## [Prompt]
Begin at the top of the records below and return each line exactly through the line with "significativamente el dolor". Skip pictures.

(Extracted page text data)
==*==

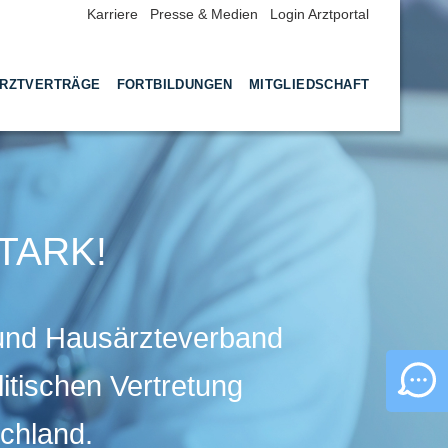
Karriere
Presse & Medien
Login Arztportal
RZTVERTRÄGE
FORTBILDUNGEN
MITGLIEDSCHAFT
TARK!
 und Hausärzteverband
itischen Vertretung
chland.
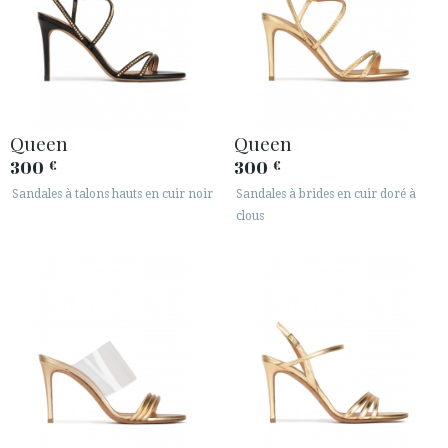
Queen
Queen
300
300
€
€
Sandales à talons hauts en cuir noir
Sandales à brides en cuir doré à
clous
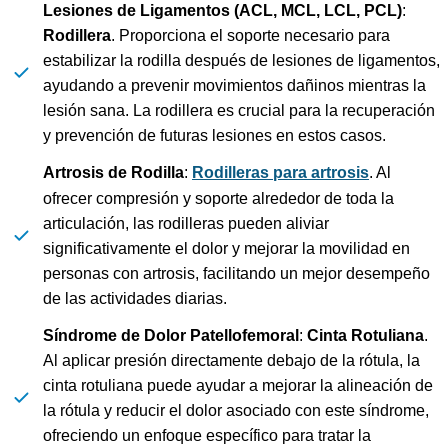
Lesiones de Ligamentos (ACL, MCL, LCL, PCL)
:
Rodillera
. Proporciona el soporte necesario para
estabilizar la rodilla después de lesiones de ligamentos,
ayudando a prevenir movimientos dañinos mientras la
lesión sana. La rodillera es crucial para la recuperación
y prevención de futuras lesiones en estos casos.
Artrosis de Rodilla
:
Rodilleras para artrosis
. Al
ofrecer compresión y soporte alrededor de toda la
articulación, las rodilleras pueden aliviar
significativamente el dolor y mejorar la movilidad en
personas con artrosis, facilitando un mejor desempeño
de las actividades diarias.
Síndrome de Dolor Patellofemoral
:
Cinta Rotuliana
.
Al aplicar presión directamente debajo de la rótula, la
cinta rotuliana puede ayudar a mejorar la alineación de
la rótula y reducir el dolor asociado con este síndrome,
ofreciendo un enfoque específico para tratar la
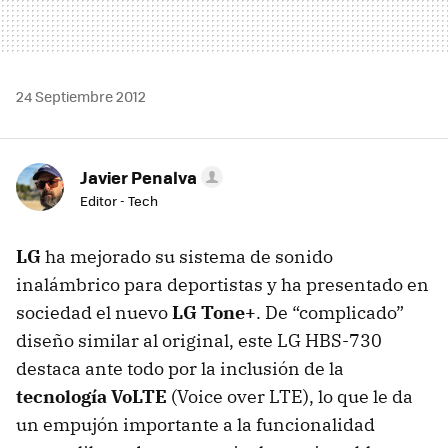
24 Septiembre 2012
Javier Penalva
Editor - Tech
LG
ha mejorado su sistema de sonido
inalámbrico para deportistas y ha presentado en
sociedad el nuevo
LG Tone+
. De “complicado”
diseño similar al original, este LG
HBS
-730
destaca ante todo por la inclusión de la
tecnología VoLTE
(Voice over
LTE
), lo que le da
un empujón importante a la funcionalidad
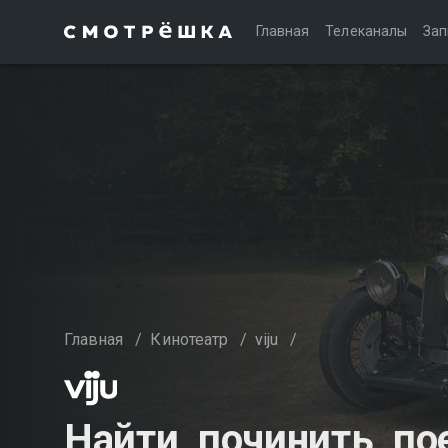
Главная
Телеканалы
Зап
Главная
/
Кинотеатр
/
viju
/
Найти, починить, пое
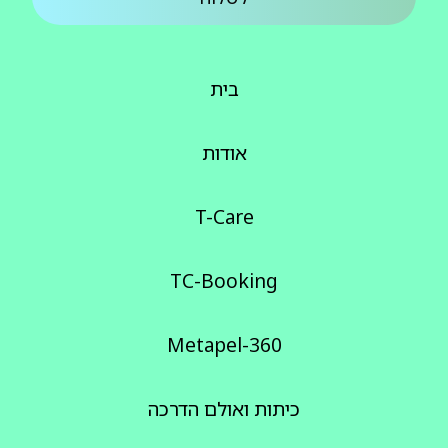
בית
אודות
T-Care
TC-Booking
Metapel-360
כיתות ואולם הדרכה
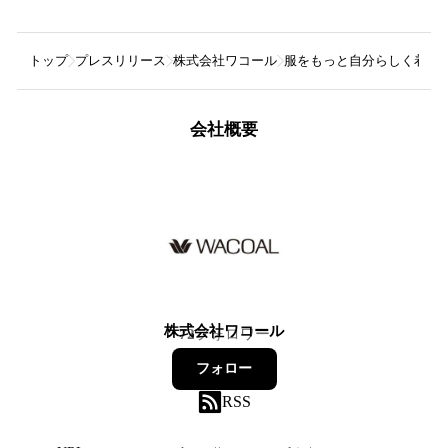
トップ
プレスリリース
株式会社ワコール
服をもっと自分らしく着こな
会社概要
株式会社ワコール
72
フォロワー
フォロー
RSS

==*==

## [Output of the task]
Karriere
Presse & Medien
Login Arztportal
RZTVERTRÄGE
FORTBILDUNGEN
MITGLIEDSCHAFT
TARK!
 und Hausärzteverband
itischen Vertretung
chland.
Queen
Queen
300
300
€
€
Sandales à talons hauts en cuir noir
Sandales à brides en cuir doré à
clous
Lesiones de Ligamentos (ACL, MCL, LCL, PCL)
:
Rodillera
. Proporciona el soporte necesario para
estabilizar la rodilla después de lesiones de ligamentos,
ayudando a prevenir movimientos dañinos mientras la
lesión sana. La rodillera es crucial para la recuperación
y prevención de futuras lesiones en estos casos.
Artrosis de Rodilla
:
Rodilleras para artrosis
. Al
ofrecer compresión y soporte alrededor de toda la
articulación, las rodilleras pueden aliviar
significativamente el dolor y mejorar la movilidad en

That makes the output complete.